Six questions for
Fredrik Raddum

Tique | art paper asks six questions to an artist about their work and inspiration.
This week: Fredrik Raddum.

Artist Fredrik Raddum
Lives in Oslo
Website http://fredrikraddum.no

How do you describe your own art practice?

My art starts with an investigation of the world I’m living. I dig into contemporary society, our common history and my own situation as an artist living in Norway. I try to comment what I see and what I think is important. In all my work, I try to have an inner core of conscience for the community I live in. Most of the time it ends up three-dimensional. I guess it is because it requires its own space in the room and thus becomes more difficult to overlook. Art is about communication and I think it is good that art requires space. For me it works best like that. It is also about my need to work physically.

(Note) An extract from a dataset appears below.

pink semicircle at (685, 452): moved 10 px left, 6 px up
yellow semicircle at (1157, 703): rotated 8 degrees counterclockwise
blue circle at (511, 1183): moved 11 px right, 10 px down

What was your first experience with art?

I guess art has always been part of my world. My parents exposed me to art from I was quite small. However, it was with Jean Tinguely’s breath taking exhibition at Louisiana Museum of Modern Art in 1986 the idea that art is something I want to do began to take form. I still hang on to the post card I bought at the exhibition 30 years ago with an image of Tinguely’s crazy installations. To be a child and run around in an exhibition full of noise and all the wildest mowing machines you could imagine had a deep impact on me.

What is your greatest source of inspiration?

It comes from many different sources. It is from relevant issues in media, books, movies and of course my experiences of being me.

What do you need in order to create your work?

I rely on my studio. I have built it up as my private artist’s laboratory. When I go to the studio, everything is about art. I am pretty good at turning off the art world as I step out of my laboratory. However, it is the impulse and the community around me that triggers me, but it is at the studio it happens.

What are you working on at the moment?

At the moment I am finishing sculptures that Gallery Brandstrup is going to exhibit at the Armory Show in New York. In addition, I work on several exhibitions. The first is showing at Gallery Hans Alf in Copenhagen in September. I also have two public works I am working on.

What work or artist has most recently surprised you?

I think I have to go to the world of books. On my way to Beijing, I picked up a Cormac McCarthy novel at the airport. It was Blood Meridian, or the Evening Redness in the West. I have read some of his novels before but this! It really got me. The darkness of human history is so evil that it almost unbelievable how we still are able to populate the world. It is fiction but baste on real happenings that took place round year 1850, it describe the massacres of the Native Americans.